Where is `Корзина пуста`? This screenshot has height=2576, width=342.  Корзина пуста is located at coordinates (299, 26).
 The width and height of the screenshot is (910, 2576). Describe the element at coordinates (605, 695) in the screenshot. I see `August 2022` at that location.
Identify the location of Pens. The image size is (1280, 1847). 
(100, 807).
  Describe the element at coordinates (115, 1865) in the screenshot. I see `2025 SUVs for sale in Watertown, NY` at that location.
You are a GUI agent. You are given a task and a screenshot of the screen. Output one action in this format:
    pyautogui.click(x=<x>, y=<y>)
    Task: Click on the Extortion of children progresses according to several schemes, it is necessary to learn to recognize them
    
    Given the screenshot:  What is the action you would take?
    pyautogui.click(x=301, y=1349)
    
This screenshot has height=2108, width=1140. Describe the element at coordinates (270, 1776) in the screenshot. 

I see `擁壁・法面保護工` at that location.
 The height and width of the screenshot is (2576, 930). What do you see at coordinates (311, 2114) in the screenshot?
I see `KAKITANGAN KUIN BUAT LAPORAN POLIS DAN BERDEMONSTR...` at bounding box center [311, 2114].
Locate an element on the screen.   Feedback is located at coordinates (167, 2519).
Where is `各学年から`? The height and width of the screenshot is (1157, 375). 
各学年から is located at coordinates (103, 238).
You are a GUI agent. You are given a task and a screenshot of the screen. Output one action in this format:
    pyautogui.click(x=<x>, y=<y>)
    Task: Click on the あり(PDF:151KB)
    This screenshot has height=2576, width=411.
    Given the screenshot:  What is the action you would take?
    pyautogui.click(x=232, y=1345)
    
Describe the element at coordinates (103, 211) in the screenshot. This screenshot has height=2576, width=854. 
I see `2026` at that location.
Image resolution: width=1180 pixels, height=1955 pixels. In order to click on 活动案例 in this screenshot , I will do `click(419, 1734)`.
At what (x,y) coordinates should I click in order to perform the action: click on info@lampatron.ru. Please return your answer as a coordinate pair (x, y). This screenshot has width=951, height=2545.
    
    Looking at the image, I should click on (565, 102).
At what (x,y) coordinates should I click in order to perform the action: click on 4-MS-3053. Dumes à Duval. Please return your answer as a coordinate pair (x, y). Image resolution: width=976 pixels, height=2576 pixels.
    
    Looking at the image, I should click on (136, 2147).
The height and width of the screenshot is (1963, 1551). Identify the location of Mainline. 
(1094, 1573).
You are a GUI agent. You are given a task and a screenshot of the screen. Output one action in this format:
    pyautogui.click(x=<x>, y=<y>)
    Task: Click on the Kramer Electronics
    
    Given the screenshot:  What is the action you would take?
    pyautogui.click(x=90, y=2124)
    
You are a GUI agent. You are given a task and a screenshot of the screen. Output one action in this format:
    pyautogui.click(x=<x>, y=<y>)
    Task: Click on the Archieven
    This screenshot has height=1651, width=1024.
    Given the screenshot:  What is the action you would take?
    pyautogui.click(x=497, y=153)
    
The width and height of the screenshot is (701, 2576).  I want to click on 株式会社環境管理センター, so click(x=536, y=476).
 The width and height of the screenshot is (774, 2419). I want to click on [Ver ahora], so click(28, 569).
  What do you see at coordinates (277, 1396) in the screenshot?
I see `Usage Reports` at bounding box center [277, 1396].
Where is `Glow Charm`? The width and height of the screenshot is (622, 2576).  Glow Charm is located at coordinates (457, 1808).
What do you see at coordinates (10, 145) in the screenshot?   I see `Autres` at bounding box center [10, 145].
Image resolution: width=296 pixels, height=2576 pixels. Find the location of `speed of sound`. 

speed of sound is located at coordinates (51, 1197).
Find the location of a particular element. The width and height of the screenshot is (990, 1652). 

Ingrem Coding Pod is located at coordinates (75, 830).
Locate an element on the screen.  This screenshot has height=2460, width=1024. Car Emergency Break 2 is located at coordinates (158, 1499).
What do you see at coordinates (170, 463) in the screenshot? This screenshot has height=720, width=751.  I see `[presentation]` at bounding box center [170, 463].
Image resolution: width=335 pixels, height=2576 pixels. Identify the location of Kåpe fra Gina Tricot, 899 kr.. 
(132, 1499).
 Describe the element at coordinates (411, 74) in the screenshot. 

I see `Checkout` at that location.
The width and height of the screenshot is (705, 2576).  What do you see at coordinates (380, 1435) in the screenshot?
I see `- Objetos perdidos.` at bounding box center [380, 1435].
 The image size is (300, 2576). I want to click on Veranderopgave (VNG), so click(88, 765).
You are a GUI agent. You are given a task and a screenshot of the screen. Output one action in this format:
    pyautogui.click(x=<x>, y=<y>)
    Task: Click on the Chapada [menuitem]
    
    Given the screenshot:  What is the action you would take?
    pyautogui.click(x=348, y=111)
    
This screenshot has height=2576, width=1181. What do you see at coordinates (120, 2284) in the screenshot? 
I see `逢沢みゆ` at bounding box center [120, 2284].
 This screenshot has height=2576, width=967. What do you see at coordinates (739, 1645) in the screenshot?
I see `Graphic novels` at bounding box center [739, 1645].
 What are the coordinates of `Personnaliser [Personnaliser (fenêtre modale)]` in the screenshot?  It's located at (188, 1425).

■ To do ■
Would you give the data above again, exactly as written?

■ Completed exercise ■
Where is `Корзина пуста`? This screenshot has height=2576, width=342.  Корзина пуста is located at coordinates (299, 26).
 The width and height of the screenshot is (910, 2576). Describe the element at coordinates (605, 695) in the screenshot. I see `August 2022` at that location.
Identify the location of Pens. The image size is (1280, 1847). 
(100, 807).
  Describe the element at coordinates (115, 1865) in the screenshot. I see `2025 SUVs for sale in Watertown, NY` at that location.
You are a GUI agent. You are given a task and a screenshot of the screen. Output one action in this format:
    pyautogui.click(x=<x>, y=<y>)
    Task: Click on the Extortion of children progresses according to several schemes, it is necessary to learn to recognize them
    
    Given the screenshot:  What is the action you would take?
    pyautogui.click(x=301, y=1349)
    
This screenshot has height=2108, width=1140. Describe the element at coordinates (270, 1776) in the screenshot. 

I see `擁壁・法面保護工` at that location.
 The height and width of the screenshot is (2576, 930). What do you see at coordinates (311, 2114) in the screenshot?
I see `KAKITANGAN KUIN BUAT LAPORAN POLIS DAN BERDEMONSTR...` at bounding box center [311, 2114].
Locate an element on the screen.   Feedback is located at coordinates (167, 2519).
Where is `各学年から`? The height and width of the screenshot is (1157, 375). 
各学年から is located at coordinates (103, 238).
You are a GUI agent. You are given a task and a screenshot of the screen. Output one action in this format:
    pyautogui.click(x=<x>, y=<y>)
    Task: Click on the あり(PDF:151KB)
    This screenshot has height=2576, width=411.
    Given the screenshot:  What is the action you would take?
    pyautogui.click(x=232, y=1345)
    
Describe the element at coordinates (103, 211) in the screenshot. This screenshot has height=2576, width=854. 
I see `2026` at that location.
Image resolution: width=1180 pixels, height=1955 pixels. In order to click on 活动案例 in this screenshot , I will do `click(419, 1734)`.
At what (x,y) coordinates should I click in order to perform the action: click on info@lampatron.ru. Please return your answer as a coordinate pair (x, y). This screenshot has width=951, height=2545.
    
    Looking at the image, I should click on (565, 102).
At what (x,y) coordinates should I click in order to perform the action: click on 4-MS-3053. Dumes à Duval. Please return your answer as a coordinate pair (x, y). Image resolution: width=976 pixels, height=2576 pixels.
    
    Looking at the image, I should click on (136, 2147).
The height and width of the screenshot is (1963, 1551). Identify the location of Mainline. 
(1094, 1573).
You are a GUI agent. You are given a task and a screenshot of the screen. Output one action in this format:
    pyautogui.click(x=<x>, y=<y>)
    Task: Click on the Kramer Electronics
    
    Given the screenshot:  What is the action you would take?
    pyautogui.click(x=90, y=2124)
    
You are a GUI agent. You are given a task and a screenshot of the screen. Output one action in this format:
    pyautogui.click(x=<x>, y=<y>)
    Task: Click on the Archieven
    This screenshot has height=1651, width=1024.
    Given the screenshot:  What is the action you would take?
    pyautogui.click(x=497, y=153)
    
The width and height of the screenshot is (701, 2576).  I want to click on 株式会社環境管理センター, so click(x=536, y=476).
 The width and height of the screenshot is (774, 2419). I want to click on [Ver ahora], so click(28, 569).
  What do you see at coordinates (277, 1396) in the screenshot?
I see `Usage Reports` at bounding box center [277, 1396].
Where is `Glow Charm`? The width and height of the screenshot is (622, 2576).  Glow Charm is located at coordinates (457, 1808).
What do you see at coordinates (10, 145) in the screenshot?   I see `Autres` at bounding box center [10, 145].
Image resolution: width=296 pixels, height=2576 pixels. Find the location of `speed of sound`. 

speed of sound is located at coordinates (51, 1197).
Find the location of a particular element. The width and height of the screenshot is (990, 1652). 

Ingrem Coding Pod is located at coordinates (75, 830).
Locate an element on the screen.  This screenshot has height=2460, width=1024. Car Emergency Break 2 is located at coordinates (158, 1499).
What do you see at coordinates (170, 463) in the screenshot? This screenshot has height=720, width=751.  I see `[presentation]` at bounding box center [170, 463].
Image resolution: width=335 pixels, height=2576 pixels. Identify the location of Kåpe fra Gina Tricot, 899 kr.. 
(132, 1499).
 Describe the element at coordinates (411, 74) in the screenshot. 

I see `Checkout` at that location.
The width and height of the screenshot is (705, 2576).  What do you see at coordinates (380, 1435) in the screenshot?
I see `- Objetos perdidos.` at bounding box center [380, 1435].
 The image size is (300, 2576). I want to click on Veranderopgave (VNG), so click(88, 765).
You are a GUI agent. You are given a task and a screenshot of the screen. Output one action in this format:
    pyautogui.click(x=<x>, y=<y>)
    Task: Click on the Chapada [menuitem]
    
    Given the screenshot:  What is the action you would take?
    pyautogui.click(x=348, y=111)
    
This screenshot has height=2576, width=1181. What do you see at coordinates (120, 2284) in the screenshot? 
I see `逢沢みゆ` at bounding box center [120, 2284].
 This screenshot has height=2576, width=967. What do you see at coordinates (739, 1645) in the screenshot?
I see `Graphic novels` at bounding box center [739, 1645].
 What are the coordinates of `Personnaliser [Personnaliser (fenêtre modale)]` in the screenshot?  It's located at (188, 1425).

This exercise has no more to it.